There’s a fantastic article in Wired this month about The Rise and Fall of Bitcoin.
It’s a great read and a well-written article, but reading it one gets the sense that Bitcoin failed, and all of the P2P currency experiment has failed with it. Paul Krugman dismisses it, a consultant calls it a pyramid scheme, the author concludes that “beyond hardcore users, skepticism has only increased”.
That may be so for Bitcoin, but isn’t there a precedent to this with other big ideas on the web? Didn’t it take Friendster breaking new ground and then failing in order to bring us MySpace, and ultimately Facebook? (I say “ultimately”, but FB is less than ten years old – it could easily flame out and be replaced by a hardier version of it in the next several years). Didn’t it take Napster, then Gnutella, then Kazaa etc etc etc to arrive at the hardened, shutdown-resistant BitTorrent for file sharing? (Not to defend BitTorrent – I don’t use it, feels gross to me, but I use it to make a point).

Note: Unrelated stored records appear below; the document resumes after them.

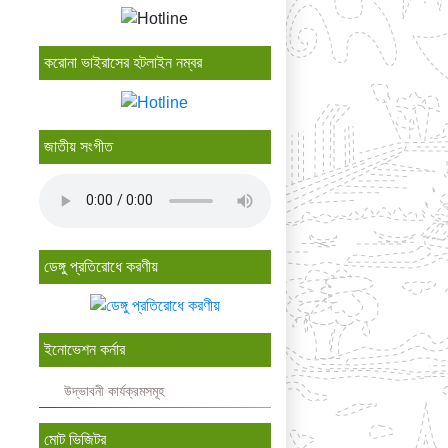
করোনা ভাইরাসের হটলাইন নম্বর
জাতীয় সংগীত
ডেঙ্গু প্রতিরোধে করণীয়
ইনোভেশন কর্নার
উদ্ভাবনী কার্যক্রমসমূহ
মোট ভিজিটর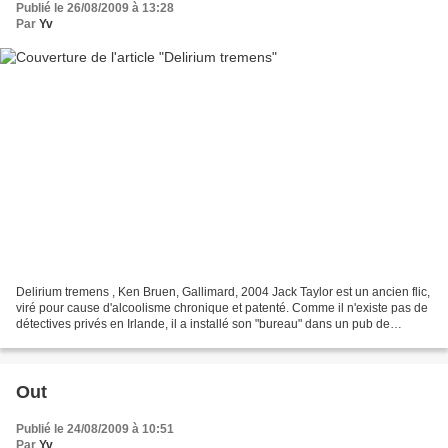
Publié le 26/08/2009 à 13:28
Par
Yv
Delirium tremens , Ken Bruen, Gallimard, 2004 Jack Taylor est un ancien flic,
viré pour cause d'alcoolisme chronique et patenté. Comme il n'existe pas de
détectives privés en Irlande, il a installé son "bureau" dans un pub de
Galway et il y attend le...
Out
Publié le 24/08/2009 à 10:51
Par
Yv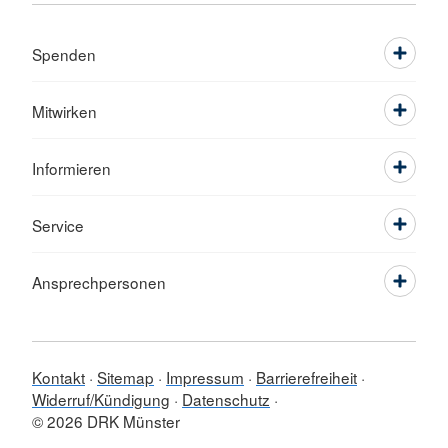
Spenden
Mitwirken
Informieren
Service
Ansprechpersonen
Kontakt
Sitemap
Impressum
Barrierefreiheit
Widerruf/Kündigung
Datenschutz
© 2026 DRK Münster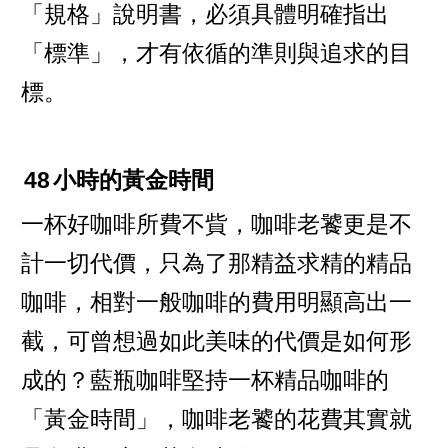
「規格」說明書，必須具體明確指出
「標準」，才有依循的準則與追求的目
標。
48
小時的黃金時間
一杯好咖啡所費不貲，咖啡老饕更是不
計一切代價，只為了那精益求精的精品
咖啡，相對一般咖啡的費用明顯高出一
截，可曾想過如此美味的代價是如何形
成的？藍瓶咖啡堅持一杯精品咖啡的
「黃金時間」，咖啡老饕的花費其實就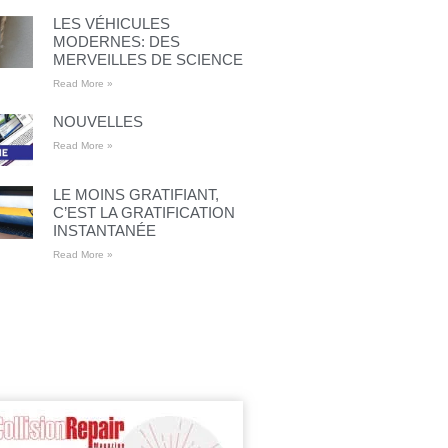
LES VÉHICULES
MODERNES: DES
MERVEILLES DE SCIENCE
Read More »
NOUVELLES
Read More »
LE MOINS GRATIFIANT,
C’EST LA GRATIFICATION
INSTANTANÉE
Read More »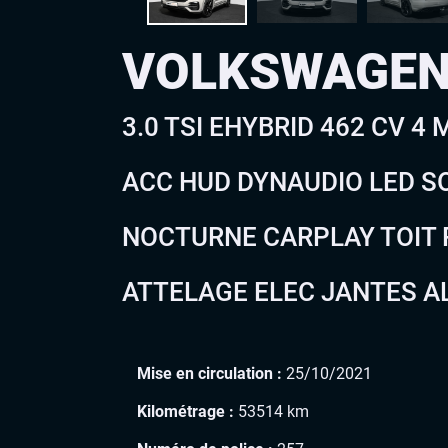
VOLKSWAGEN
3.0 TSI EHYBRID 462 CV 4
ACC HUD DYNAUDIO LED SO
NOCTURNE CARPLAY TOIT 
ATTELAGE ELEC JANTES ALU
Mise en circulation :
25/10/2021
Kilométrage :
53514 km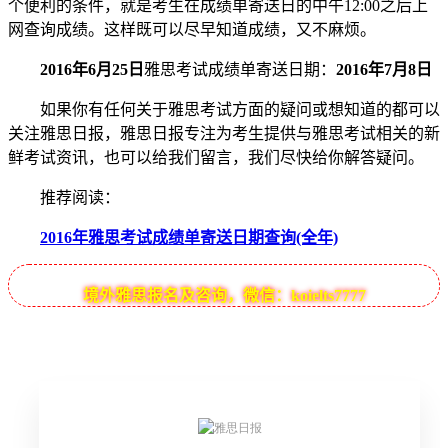
个便利的条件，就是考生在成绩单寄送日的中午12:00之后上
网查询成绩。这样既可以尽早知道成绩，又不麻烦。
2016年6月25日
雅思考试成绩单寄送日期：
2016年7月8日
如果你有任何关于雅思考试方面的疑问或想知道的都可以
关注雅思日报，雅思日报专注为考生提供与雅思考试相关的新
鲜考试资讯，也可以给我们留言，我们尽快给你解答疑问。
推荐阅读：
2016年雅思考试成绩单寄送日期查询(全年)
境外雅思报名及咨询，微信：koielts7777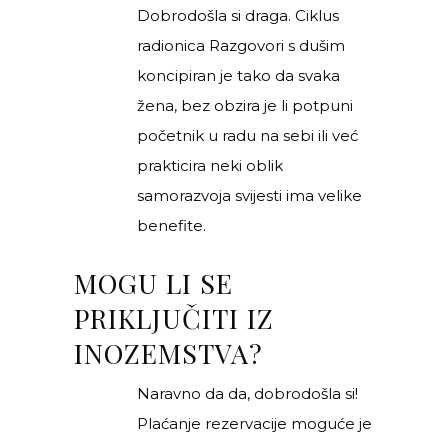
Dobrodošla si draga.
Ciklus
radionica Razgovori s dušim
koncipiran je tako da svaka
žena, bez obzira je li potpuni
početnik u radu na sebi ili već
prakticira neki oblik
samorazvoja svijesti ima velike
benefite.
MOGU LI SE
PRIKLJUČITI IZ
INOZEMSTVA?
Naravno da da, dobrodošla si!
Plaćanje rezervacije moguće je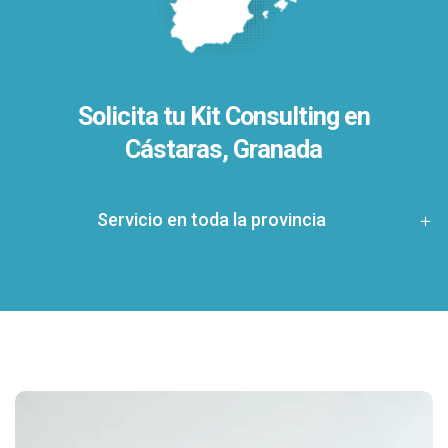
Solicita tu Kit Consulting en
Cástaras, Granada
Servicio en toda la provincia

Reading the article, I feel like the unmistakable conclusion, which the author doesn’t make, is that Bitcoin failed, but in doing so it blew a gigantic hole in the concept of money, broke a lot of new ground, and that new ground is bound to be claimed by some other player in the next few years one way or another. Some Mark Zuckerberg of bitcurrency will emerge, tweak the Bitcoin model to fix the problems that destroyed it, and we’ll have the biggest currency disruption the world has ever seen.
This seems inevitable, does it not? People have played with the concept a few times, and gotten it wrong. But that just exposes where the potholes are for the next guy coming along. The idea is only a few years old. Give it another few iterations, and someone is going to get it just right.
(If you want to read some interesting comments on Bitcoin and the possibilities for P2P currency – as well as lots of derision – check out the comments in Paul Krugman’s article on it from September.)